» What is being asked:
Print each line once more, unchanged, from the line holding "TV Plástico Sul" to the end of the listing below.

» Listed entries:

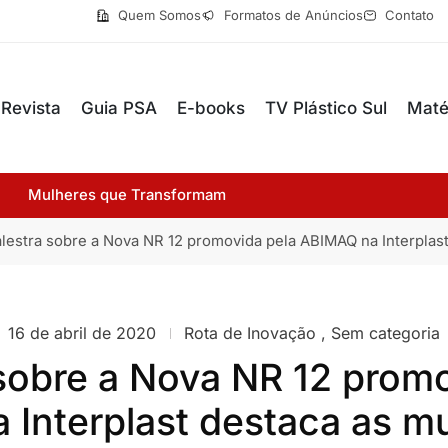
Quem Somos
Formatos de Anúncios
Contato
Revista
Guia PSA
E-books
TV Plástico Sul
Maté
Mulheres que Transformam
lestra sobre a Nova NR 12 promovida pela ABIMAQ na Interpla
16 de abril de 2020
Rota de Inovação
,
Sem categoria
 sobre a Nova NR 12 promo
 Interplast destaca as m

» Answer for the task:
TV Plástico Sul
Maté
Mulheres que Transformam
lestra sobre a Nova NR 12 promovida pela ABIMAQ na Interpla
16 de abril de 2020
Rota de Inovação
,
Sem categoria
 sobre a Nova NR 12 promo
 Interplast destaca as m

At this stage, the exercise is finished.